The case against the anti-terrorism staple
The title of this article is itself an article that was written by Dwyer Gunn. Following the famous 9/11 attack in New York, Dwyer proposes a program that promises safety to the citizenry. It is mainly a slogan campaign meant to educate the public to say something whenever they see one. The trademark slogan has been rallied to all parts of world by 54 different agencies. The theme of the message is a reminder that terrorists might attach any time. Nevertheless, the slogan campaign offers some comfort by assuring people that if they see something fishy and report it, then they can be assured of their safety.
The campaign slogan has not however passed the critics. Some term it as a nonsensical message that has got nothing to do with the safety of the people. For example, Harvey Molotch, NYU Sociologist, has different views about the campaign slogan, “See Something, Say Something”. According to Harvey, over 2000 residents of New York had actually “seen something and said something” but nothing tangible had come out of it. He recalls that in 2006 and 2007, over eighteen terrorism related cases were “seen” and reported. However, it turned out that the reported incidents had nothing to do with terrorism. They were just normal criminal activities such as violations of immigration rules, possession of unregistered guns, and selling of fake commodities. Harvey goes further to state that “it is not easy to stop terrorism related activities just by using campaign slogans”. Nonetheless, it is unfair to say that reporting does not help at all. A street vendor who alerted the police was able to save Times Square bombing in 2010.

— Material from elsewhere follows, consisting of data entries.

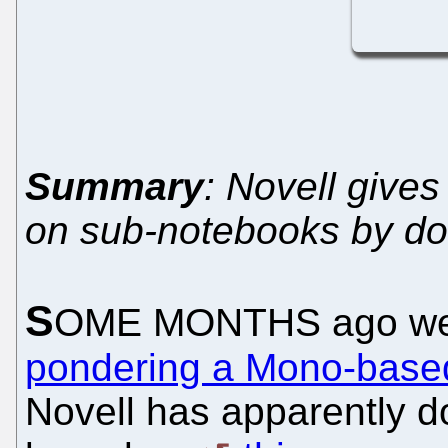
Summary
: Novell give
on sub-notebooks by doi
S
OME MONTHS ago we 
pondering a Mono-based
Novell has apparently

The fact that many people in New York are busy doing their own activities is also an impediment in doing what the program advocates. The fact that there are people working on projects that involves wires and gadgets, and the Muslims carrying some machines into their worship places is also another challenge to the “See Something, Say Something” program. Reporting such harmless incidents will not only charm the law-enforcement system, but also create unnecessary tension. At times, “see something, say something” can be a nuisance slogan, especially when people report incidents that they are not sure of without involving investigators. The continual reporting of such incidences will also give police officers or investigators hard time to figure out what exactly is needed.
“See something, report something” program also has a “Chicken Little” upshot. For instance, if New Yorkers see something and report every time, and after careful investigation the information given is found to be bogus, then there will a reach a time when agencies will start ignoring such threats. It is imperative to note that when it comes to security issues, there is no guesswork. Facts are paramount in reporting security threatening incidences; otherwise, false impressions will take precedence. Additionally, some people might find it interesting to make unnecessary and fictional security threatening incidences thus, giving a bad impression about the program. Therefore, in reporting such cases, people must report actual facts and leave jokes aside, because when it comes to security matters, nobody is indispensable.
The program “See Something, Say Something” has other disadvantages too. For instance, the placards placed in strategic locations can serve as a safety hazard. Additionally, such placards can frustrate the efforts of trained professionals while trying to control criminal activities. Nevertheless, the program is beneficial in that it helps in keeping New York City safe from terrorist activities. Cases of bags left behind have dropped significantly and many New York residents feel more secure (Dwyer, 2012, p.1).
Reference
Dwyer, G. (2012). Does “See Something, Say Something” Do Nothing?